▸ Record extracts:
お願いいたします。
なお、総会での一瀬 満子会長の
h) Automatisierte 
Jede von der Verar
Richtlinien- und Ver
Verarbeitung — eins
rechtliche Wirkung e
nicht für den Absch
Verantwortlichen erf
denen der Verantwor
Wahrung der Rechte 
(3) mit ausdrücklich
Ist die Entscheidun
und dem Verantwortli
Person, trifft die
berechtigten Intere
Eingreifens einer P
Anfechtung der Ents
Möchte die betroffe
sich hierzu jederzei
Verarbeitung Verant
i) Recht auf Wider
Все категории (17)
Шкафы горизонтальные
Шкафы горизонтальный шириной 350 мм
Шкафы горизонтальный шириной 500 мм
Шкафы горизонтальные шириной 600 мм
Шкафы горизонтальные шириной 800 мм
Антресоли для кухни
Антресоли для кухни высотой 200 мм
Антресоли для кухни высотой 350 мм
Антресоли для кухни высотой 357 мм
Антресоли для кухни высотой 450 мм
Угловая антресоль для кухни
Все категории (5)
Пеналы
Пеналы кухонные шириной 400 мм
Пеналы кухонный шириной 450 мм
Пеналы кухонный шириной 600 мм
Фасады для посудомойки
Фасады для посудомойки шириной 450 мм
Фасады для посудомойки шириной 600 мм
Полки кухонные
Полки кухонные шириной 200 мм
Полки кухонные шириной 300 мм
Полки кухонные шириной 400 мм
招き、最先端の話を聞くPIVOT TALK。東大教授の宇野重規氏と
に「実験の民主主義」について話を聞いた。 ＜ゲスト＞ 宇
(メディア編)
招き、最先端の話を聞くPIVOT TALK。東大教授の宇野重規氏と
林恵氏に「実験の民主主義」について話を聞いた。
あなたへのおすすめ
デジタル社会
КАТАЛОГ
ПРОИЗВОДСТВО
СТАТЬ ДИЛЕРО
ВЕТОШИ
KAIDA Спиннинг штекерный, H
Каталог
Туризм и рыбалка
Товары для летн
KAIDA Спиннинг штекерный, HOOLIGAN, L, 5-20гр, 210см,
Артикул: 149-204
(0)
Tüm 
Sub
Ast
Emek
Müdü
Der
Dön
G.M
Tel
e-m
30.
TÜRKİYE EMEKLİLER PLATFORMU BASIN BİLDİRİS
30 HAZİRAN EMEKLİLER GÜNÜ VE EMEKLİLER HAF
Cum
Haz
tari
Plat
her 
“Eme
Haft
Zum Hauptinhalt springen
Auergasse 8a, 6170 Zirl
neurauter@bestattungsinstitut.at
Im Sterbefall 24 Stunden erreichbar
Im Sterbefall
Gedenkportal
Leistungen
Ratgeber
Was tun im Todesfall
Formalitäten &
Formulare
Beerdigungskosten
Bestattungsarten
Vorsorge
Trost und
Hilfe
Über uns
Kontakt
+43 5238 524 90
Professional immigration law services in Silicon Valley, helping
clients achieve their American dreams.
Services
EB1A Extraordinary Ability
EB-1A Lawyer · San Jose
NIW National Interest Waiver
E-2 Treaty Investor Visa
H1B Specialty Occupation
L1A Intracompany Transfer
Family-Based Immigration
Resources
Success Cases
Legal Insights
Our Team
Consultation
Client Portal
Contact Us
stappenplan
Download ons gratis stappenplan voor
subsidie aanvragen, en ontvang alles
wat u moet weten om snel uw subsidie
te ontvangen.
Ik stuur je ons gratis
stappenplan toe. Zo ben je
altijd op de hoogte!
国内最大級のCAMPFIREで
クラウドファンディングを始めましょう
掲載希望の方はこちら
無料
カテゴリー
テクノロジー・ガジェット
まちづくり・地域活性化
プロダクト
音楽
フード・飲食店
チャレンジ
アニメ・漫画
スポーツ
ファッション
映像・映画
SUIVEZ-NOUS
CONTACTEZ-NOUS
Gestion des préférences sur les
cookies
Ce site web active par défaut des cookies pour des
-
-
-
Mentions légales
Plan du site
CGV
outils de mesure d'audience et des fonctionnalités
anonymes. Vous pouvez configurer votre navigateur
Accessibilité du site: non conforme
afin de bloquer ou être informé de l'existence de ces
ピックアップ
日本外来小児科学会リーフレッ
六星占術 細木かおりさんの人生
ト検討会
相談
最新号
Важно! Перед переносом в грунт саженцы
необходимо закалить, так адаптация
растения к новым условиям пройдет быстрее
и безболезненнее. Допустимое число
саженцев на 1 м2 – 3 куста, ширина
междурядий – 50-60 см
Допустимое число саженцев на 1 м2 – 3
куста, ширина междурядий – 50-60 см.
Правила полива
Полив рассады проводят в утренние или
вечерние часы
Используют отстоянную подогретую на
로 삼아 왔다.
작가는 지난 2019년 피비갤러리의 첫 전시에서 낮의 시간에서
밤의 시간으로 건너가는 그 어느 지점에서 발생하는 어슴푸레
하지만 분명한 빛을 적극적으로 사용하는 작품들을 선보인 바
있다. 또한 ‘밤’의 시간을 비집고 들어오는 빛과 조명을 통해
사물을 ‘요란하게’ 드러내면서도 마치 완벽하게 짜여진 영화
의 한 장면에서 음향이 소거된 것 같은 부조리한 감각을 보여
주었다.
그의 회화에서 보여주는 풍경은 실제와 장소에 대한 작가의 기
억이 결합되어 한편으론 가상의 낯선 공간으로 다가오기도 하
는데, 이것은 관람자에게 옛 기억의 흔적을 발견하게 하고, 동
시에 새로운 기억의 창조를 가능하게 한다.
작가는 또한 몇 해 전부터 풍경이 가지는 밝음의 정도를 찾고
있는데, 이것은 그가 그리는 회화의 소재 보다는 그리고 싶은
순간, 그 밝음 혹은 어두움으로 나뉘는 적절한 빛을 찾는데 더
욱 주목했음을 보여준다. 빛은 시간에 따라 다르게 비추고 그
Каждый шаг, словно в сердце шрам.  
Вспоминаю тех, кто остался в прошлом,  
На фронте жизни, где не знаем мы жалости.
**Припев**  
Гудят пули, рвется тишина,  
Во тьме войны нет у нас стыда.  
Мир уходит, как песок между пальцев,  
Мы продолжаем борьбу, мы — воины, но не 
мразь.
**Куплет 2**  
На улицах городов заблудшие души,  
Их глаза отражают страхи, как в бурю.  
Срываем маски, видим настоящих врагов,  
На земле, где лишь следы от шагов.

▸ What this task involves: All lines in the listing above between the line with "Фасады для посудомойки шириной 600 мм" and the line with "TÜRKİYE EMEKLİLER PLATFORMU BASIN BİLDİRİS", inclusive, should be set down exactly, and no line outside that range.

▸ Task answer:
Фасады для посудомойки шириной 600 мм
Полки кухонные
Полки кухонные шириной 200 мм
Полки кухонные шириной 300 мм
Полки кухонные шириной 400 мм
招き、最先端の話を聞くPIVOT TALK。東大教授の宇野重規氏と
に「実験の民主主義」について話を聞いた。 ＜ゲスト＞ 宇
(メディア編)
招き、最先端の話を聞くPIVOT TALK。東大教授の宇野重規氏と
林恵氏に「実験の民主主義」について話を聞いた。
あなたへのおすすめ
デジタル社会
КАТАЛОГ
ПРОИЗВОДСТВО
СТАТЬ ДИЛЕРО
ВЕТОШИ
KAIDA Спиннинг штекерный, H
Каталог
Туризм и рыбалка
Товары для летн
KAIDA Спиннинг штекерный, HOOLIGAN, L, 5-20гр, 210см,
Артикул: 149-204
(0)
Tüm 
Sub
Ast
Emek
Müdü
Der
Dön
G.M
Tel
e-m
30.
TÜRKİYE EMEKLİLER PLATFORMU BASIN BİLDİRİS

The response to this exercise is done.